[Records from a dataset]
————

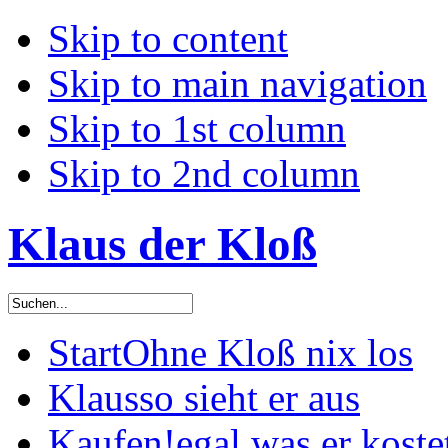
Skip to content
Skip to main navigation
Skip to 1st column
Skip to 2nd column
Klaus der Kloß
Start
Ohne Kloß nix los
Klaus
so sieht er aus
Kaufen!
egal was er koste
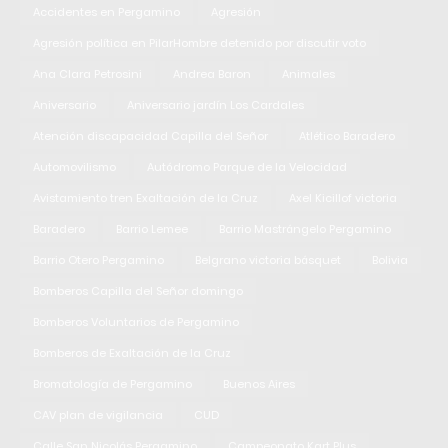
Accidentes en Pergamino
Agresión
Agresión política en PilarHombre detenido por discutir voto
Ana Clara Petrosini
Andrea Baron
Animales
Aniversario
Aniversario jardín Los Cardales
Atención discapacidad Capilla del Señor
Atlético Baradero
Automovilismo
Autódromo Parque de la Velocidad
Avistamiento tren Exaltación de la Cruz
Axel Kicillof victoria
Baradero
Barrio Lemee
Barrio Mastrángelo Pergamino
Barrio Otero Pergamino
Belgrano victoria básquet
Bolivia
Bomberos Capilla del Señor domingo
Bomberos Voluntarios de Pergamino
Bomberos de Exaltación de la Cruz
Bromatología de Pergamino
Buenos Aires
CAV plan de vigilancia
CUD
Calle San Nicolás Pergamino
Campeonato Kart Plus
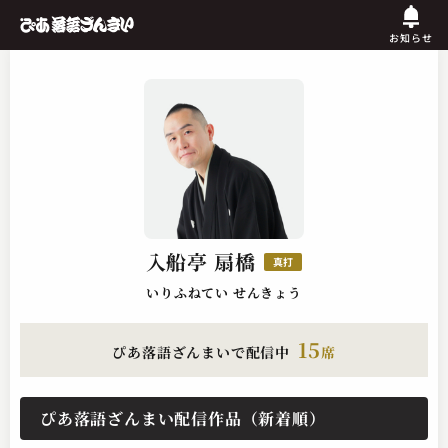
お知らせ
入船亭 扇橋
真打
いりふねてい せんきょう
15
ぴあ落語ざんまいで配信中
席
ぴあ落語ざんまい配信作品（新着順）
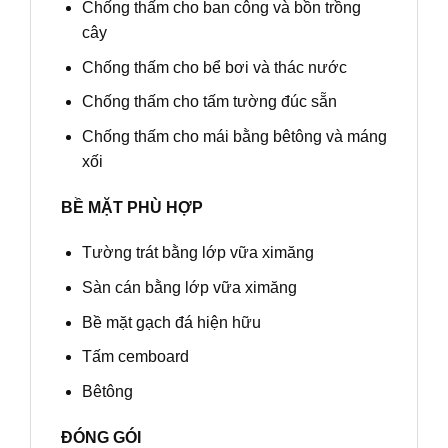
Chống thấm cho ban công và bồn trồng
cây
Chống thấm cho bể bơi và thác nước
Chống thấm cho tấm tường đúc sẵn
Chống thấm cho mái bằng bêtông và máng
xối
BỀ MẶT PHÙ HỢP
Tường trát bằng lớp vữa ximăng
Sàn cán bằng lớp vữa ximăng
Bề mặt gạch đá hiện hữu
Tấm cemboard
Bêtông
ĐÓNG GÓI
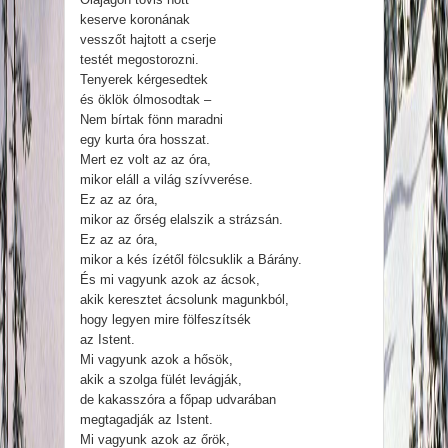
keserve koronának
vesszőt hajtott a cserje
testét megostorozni.
Tenyerek kérgesedtek
és öklök ólmosodtak –
Nem bírtak fönn maradni
egy kurta óra hosszat.
Mert ez volt az az óra,
mikor eláll a világ szívverése.
Ez az az óra,
mikor az őrség elalszik a strázsán.
Ez az az óra,
mikor a kés ízétől fölcsuklik a Bárány.
És mi vagyunk azok az ácsok,
akik keresztet ácsolunk magunkból,
hogy legyen mire fölfeszítsék
az Istent.
Mi vagyunk azok a hősök,
akik a szolga fülét levágják,
de kakasszóra a főpap udvarában
megtagadják az Istent.
Mi vagyunk azok az őrök,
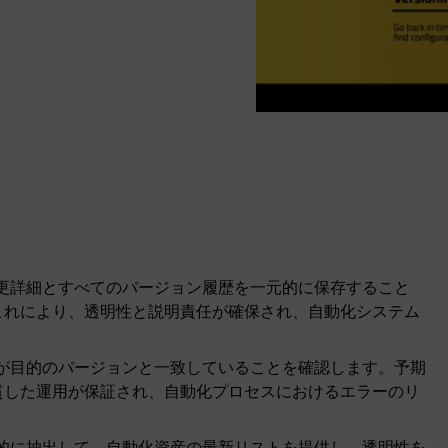
の変更詳細とすべてのバージョン履歴を一元的に保存すること
これにより、透明性と説明責任が確保され、自動化システム
ウェアが目的のバージョンと一致していることを確認します。予期
貫した運用が保証され、自動化プロセスにおけるエラーのリ
を自動的に抽出して、自動化資産の最新リストを提供し、透明性を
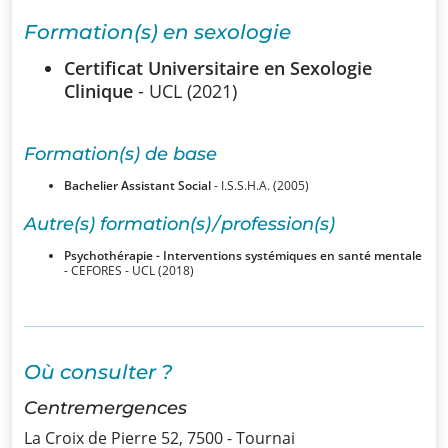
SSUB
Formation(s) en sexologie
Historique
Certificat Universitaire en Sexologie
Clinique
- UCL (2021)
La
sexologie
Formation(s) de base
Superviseurs
Bachelier Assistant Social
- I.S.S.H.A. (2005)
Autre(s) formation(s) / profession(s)
Comités
Psychothérapie - Interventions systémiques en santé mentale
- CEFORES - UCL (2018)
Comité
d’Ethique et de
Déontologique
Où consulter ?
Comité
Centremergences
Scientifique
La Croix de Pierre 52, 7500 - Tournai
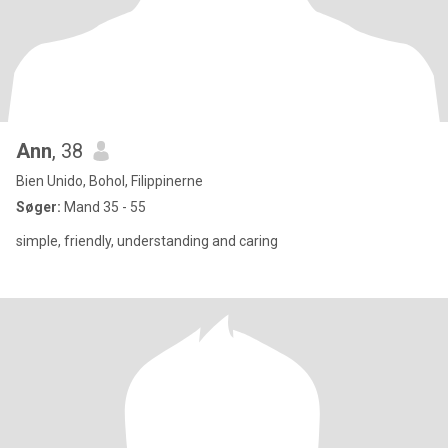
Ann
, 38
Bien Unido, Bohol, Filippinerne
Søger:
Mand 35 - 55
simple, friendly, understanding and caring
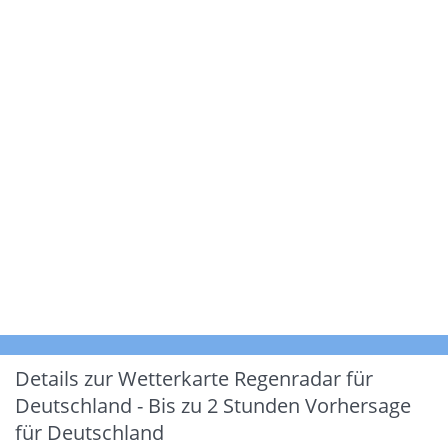
Details zur Wetterkarte
Regenradar für
Deutschland - Bis zu 2 Stunden Vorhersage
für Deutschland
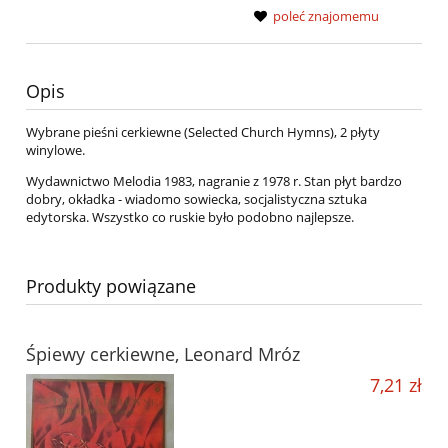
poleć znajomemu
Opis
Wybrane pieśni cerkiewne (Selected Church Hymns), 2 płyty
winylowe.
Wydawnictwo Melodia 1983, nagranie z 1978 r. Stan płyt bardzo
dobry, okładka - wiadomo sowiecka, socjalistyczna sztuka
edytorska. Wszystko co ruskie było podobno najlepsze.
Produkty powiązane
Śpiewy cerkiewne, Leonard Mróz
7,21 zł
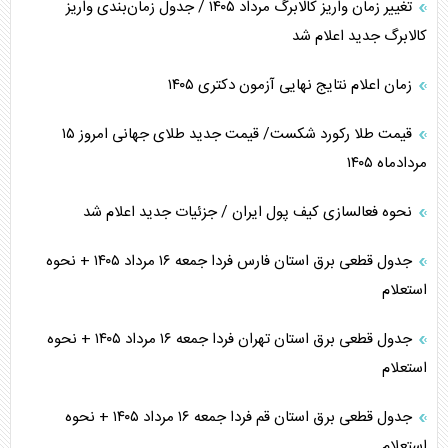
تغییر زمان واریز کالابرگ مرداد ۱۴۰۵ / جدول زمان‌بندی واریز
کالابرگ جدید اعلام شد
زمان اعلام نتایج نهایی آزمون دکتری ۱۴۰۵
قیمت طلا رکورد شکست/ قیمت جدید طلای جهانی امروز ۱۵
مردادماه ۱۴۰۵
نحوه فعالسازی کیف پول ایران / جزئیات جدید اعلام شد
جدول قطعی برق استان فارس فردا جمعه ۱۶ مرداد ۱۴۰۵ + نحوه
استعلام
جدول قطعی برق استان تهران فردا جمعه ۱۶ مرداد ۱۴۰۵ + نحوه
استعلام
جدول قطعی برق استان قم فردا جمعه ۱۶ مرداد ۱۴۰۵ + نحوه
استعلام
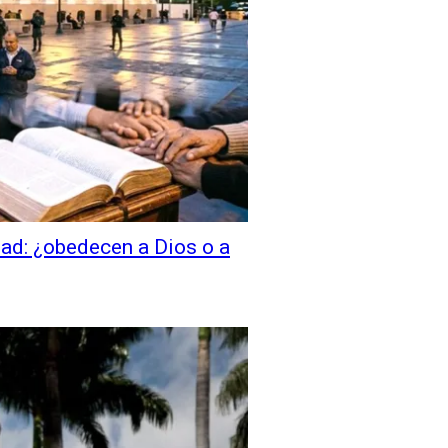
idad: ¿obedecen a Dios o a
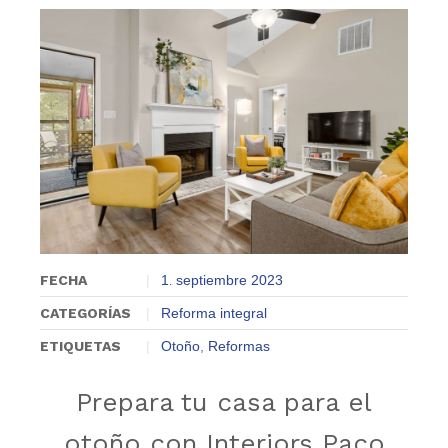
0
FECHA
1
septiembre
2023
.
CATEGORÍAS
Reforma integral
ETIQUETAS
Otoño
,
Reformas
Prepara tu casa para el
otoño con Interiors Paco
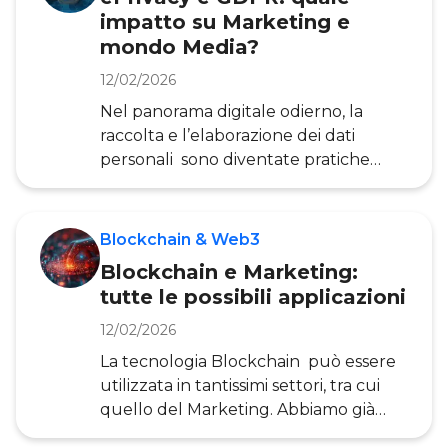
“mare magnum” del web, le aziende
impatto su Marketing e
hanno bisogno di creatività. Non solo
mondo Media?
belle idee però, ma un processo
creativo vero e proprio. Un processo di
12/02/2026
definizione, realizzazione e
Nel panorama digitale odierno, la
veicolazione del messaggio
raccolta e l’elaborazione dei dati
pubblicitario, che tenga conto delle
personali sono diventate pratiche
esig
essenziali per molte strategie di
Marketing, basti pensare ai cookie di
tracciamento. Tuttavia, questa
Blockchain & Web3
intensificazione della raccolta dati ha
Blockchain e Marketing:
sollevato preoccupazioni significative
tutte le possibili applicazioni
in merito alla tutela della privacy
degli utenti. In risposta a queste
12/02/2026
preoccupazioni GDPR, entrato in
La tecnologia Blockchain può essere
vigore nel 2018, ha introdotto un
utilizzata in tantissimi settori, tra cui
quadro normativo rigoroso,
quello del Marketing. Abbiamo già
imponendo alle aziende di riveder
spiegato a più riprese cosa si intende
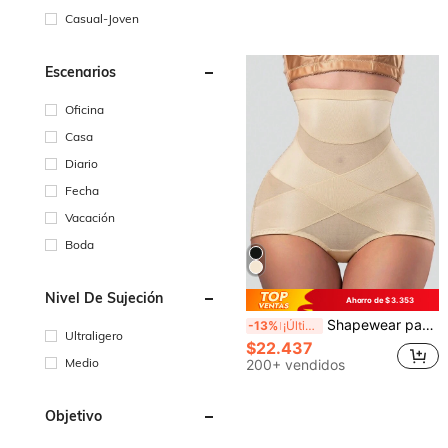
Casual-Joven
Escenarios
Oficina
Casa
Diario
Fecha
Vacación
Boda
Nivel De Sujeción
Ahorro de $3.353
Shapewear para levantar el trasero y controlar el abdomen para mujeres, pantalones cortos sin costuras con diseño cruzado frontal en color caqui, shorts adelgazantes para mujeres
-13%
¡Últimos 3 días
Ultraligero
$22.437
Medio
200+ vendidos
Objetivo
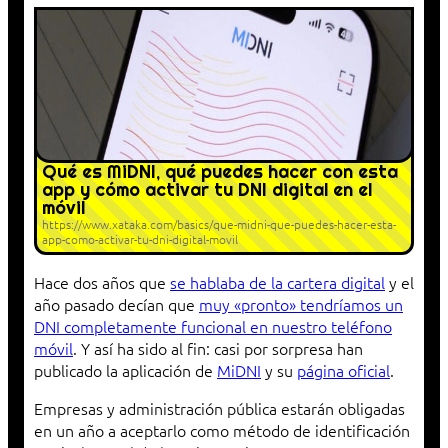
Qué es MiDNI, qué puedes hacer con esta
app y cómo activar tu DNI digital en el
móvil
https://www.xataka.com/basics/que-midni-que-puedes-hacer-esta-
app-como-activar-tu-dni-digital-movil
Hace dos años que
se hablaba de la cartera digital
y el
año pasado decían que
muy «pronto» tendríamos un
DNI completamente funcional en nuestro teléfono
móvil
. Y así ha sido al fin: casi por sorpresa han
publicado la aplicación de
MiDNI
y su
página oficial
.
Empresas y administración pública estarán obligadas
en un año a aceptarlo como método de identificación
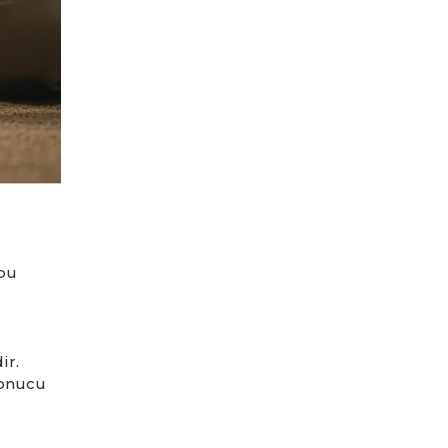
 bu
ir.
sonucu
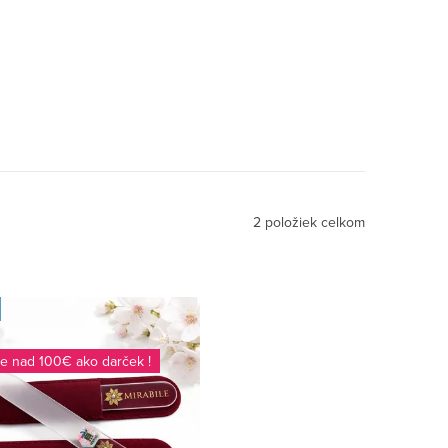
2
položiek celkom
pe nad 100€ ako darček !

————

Problem: Skip every image and output the remaining records exactly.

Final answer:
Skip to content
Skip to main navigation
Skip to 1st column
Skip to 2nd column
Klaus der Kloß
Start
Ohne Kloß nix los
Klaus
so sieht er aus
Kaufen!
egal was er koste
Accidentes en Pergamino
Agresión
Agresión política en PilarHombre detenido por discutir voto
Ana Clara Petrosini
Andrea Baron
Animales
Aniversario
Aniversario jardín Los Cardales
Atención discapacidad Capilla del Señor
Atlético Baradero
Automovilismo
Autódromo Parque de la Velocidad
Avistamiento tren Exaltación de la Cruz
Axel Kicillof victoria
Baradero
Barrio Lemee
Barrio Mastrángelo Pergamino
Barrio Otero Pergamino
Belgrano victoria básquet
Bolivia
Bomberos Capilla del Señor domingo
Bomberos Voluntarios de Pergamino
Bomberos de Exaltación de la Cruz
Bromatología de Pergamino
Buenos Aires
CAV plan de vigilancia
CUD
Calle San Nicolás Pergamino
Campeonato Kart Plus
お知らせ
入船亭 扇橋
真打
いりふねてい せんきょう
15
ぴあ落語ざんまいで配信中
席
ぴあ落語ざんまい配信作品（新着順）
Chống thấm cho ban công và bồn trồng
cây
Chống thấm cho bể bơi và thác nước
Chống thấm cho tấm tường đúc sẵn
Chống thấm cho mái bằng bêtông và máng
xối
BỀ MẶT PHÙ HỢP
Tường trát bằng lớp vữa ximăng
Sàn cán bằng lớp vữa ximăng
Bề mặt gạch đá hiện hữu
Tấm cemboard
Bêtông
ĐÓNG GÓI
keserve koronának
vesszőt hajtott a cserje
testét megostorozni.
Tenyerek kérgesedtek
és öklök ólmosodtak –
Nem bírtak fönn maradni
egy kurta óra hosszat.
Mert ez volt az az óra,
mikor eláll a világ szívverése.
Ez az az óra,
mikor az őrség elalszik a strázsán.
Ez az az óra,
mikor a kés ízétől fölcsuklik a Bárány.
És mi vagyunk azok az ácsok,
akik keresztet ácsolunk magunkból,
hogy legyen mire fölfeszítsék
az Istent.
Mi vagyunk azok a hősök,
akik a szolga fülét levágják,
de kakasszóra a főpap udvarában
megtagadják az Istent.
Mi vagyunk azok az őrök,
の変更詳細とすべてのバージョン履歴を一元的に保存すること
これにより、透明性と説明責任が確保され、自動化システム
ウェアが目的のバージョンと一致していることを確認します。予期
貫した運用が保証され、自動化プロセスにおけるエラーのリ
を自動的に抽出して、自動化資産の最新リストを提供し、透明性を
SSUB
Formation(s) en sexologie
Historique
Certificat Universitaire en Sexologie
Clinique
- UCL (2021)
La
sexologie
Formation(s) de base
Superviseurs
Bachelier Assistant Social
- I.S.S.H.A. (2005)
Autre(s) formation(s) / profession(s)
Comités
Psychothérapie - Interventions systémiques en santé mentale
- CEFORES - UCL (2018)
Comité
d’Ethique et de
Déontologique
Où consulter ?
Comité
Centremergences
Scientifique
La Croix de Pierre 52, 7500 - Tournai
Ann
, 38
Bien Unido, Bohol, Filippinerne
Søger:
Mand 35 - 55
simple, friendly, understanding and caring
Details zur Wetterkarte
Regenradar für
Deutschland - Bis zu 2 Stunden Vorhersage
für Deutschland
poleć znajomemu
Opis
Wybrane pieśni cerkiewne (Selected Church Hymns), 2 płyty
winylowe.
Wydawnictwo Melodia 1983, nagranie z 1978 r. Stan płyt bardzo
dobry, okładka - wiadomo sowiecka, socjalistyczna sztuka
edytorska. Wszystko co ruskie było podobno najlepsze.
Produkty powiązane
Śpiewy cerkiewne, Leonard Mróz
7,21 zł
تغییر زمان واریز کالابرگ مرداد ۱۴۰۵ / جدول زمان‌بندی واریز
کالابرگ جدید اعلام شد
زمان اعلام نتایج نهایی آزمون دکتری ۱۴۰۵
قیمت طلا رکورد شکست/ قیمت جدید طلای جهانی امروز ۱۵
مردادماه ۱۴۰۵
نحوه فعالسازی کیف پول ایران / جزئیات جدید اعلام شد
جدول قطعی برق استان فارس فردا جمعه ۱۶ مرداد ۱۴۰۵ + نحوه
استعلام
جدول قطعی برق استان تهران فردا جمعه ۱۶ مرداد ۱۴۰۵ + نحوه
استعلام
جدول قطعی برق استان قم فردا جمعه ۱۶ مرداد ۱۴۰۵ + نحوه
استعلام
idad: ¿obedecen a Dios o a
0
FECHA
1
septiembre
2023
.
CATEGORÍAS
Reforma integral
ETIQUETAS
Otoño
,
Reformas
Prepara tu casa para el
otoño con Interiors Paco
“mare magnum” del web, le aziende
impatto su Marketing e
hanno bisogno di creatività. Non solo
mondo Media?
belle idee però, ma un processo
creativo vero e proprio. Un processo di
12/02/2026
definizione, realizzazione e
Nel panorama digitale odierno, la
veicolazione del messaggio
raccolta e l’elaborazione dei dati
pubblicitario, che tenga conto delle
personali sono diventate pratiche
esig
essenziali per molte strategie di
Marketing, basti pensare ai cookie di
tracciamento. Tuttavia, questa
Blockchain & Web3
intensificazione della raccolta dati ha
Blockchain e Marketing:
sollevato preoccupazioni significative
tutte le possibili applicazioni
in merito alla tutela della privacy
degli utenti. In risposta a queste
12/02/2026
preoccupazioni GDPR, entrato in
La tecnologia Blockchain può essere
vigore nel 2018, ha introdotto un
utilizzata in tantissimi settori, tra cui
quadro normativo rigoroso,
quello del Marketing. Abbiamo già
imponendo alle aziende di riveder
spiegato a più riprese cosa si intende
Casual-Joven
Escenarios
Oficina
Casa
Diario
Fecha
Vacación
Boda
Nivel De Sujeción
Ahorro de $3.353
Shapewear para levantar el trasero y controlar el abdomen para mujeres, pantalones cortos sin costuras con diseño cruzado frontal en color caqui, shorts adelgazantes para mujeres
-13%
¡Últimos 3 días
Ultraligero
$22.437
Medio
200+ vendidos
Objetivo
Qué es MiDNI, qué puedes hacer con esta
app y cómo activar tu DNI digital en el
móvil
https://www.xataka.com/basics/que-midni-que-puedes-hacer-esta-
app-como-activar-tu-dni-digital-movil
Hace dos años que
se hablaba de la cartera digital
y el
año pasado decían que
muy «pronto» tendríamos un
DNI completamente funcional en nuestro teléfono
móvil
. Y así ha sido al fin: casi por sorpresa han
publicado la aplicación de
MiDNI
y su
página oficial
.
Empresas y administración pública estarán obligadas
en un año a aceptarlo como método de identificación
 bu
ir.
sonucu
2
položiek celkom
pe nad 100€ ako darček !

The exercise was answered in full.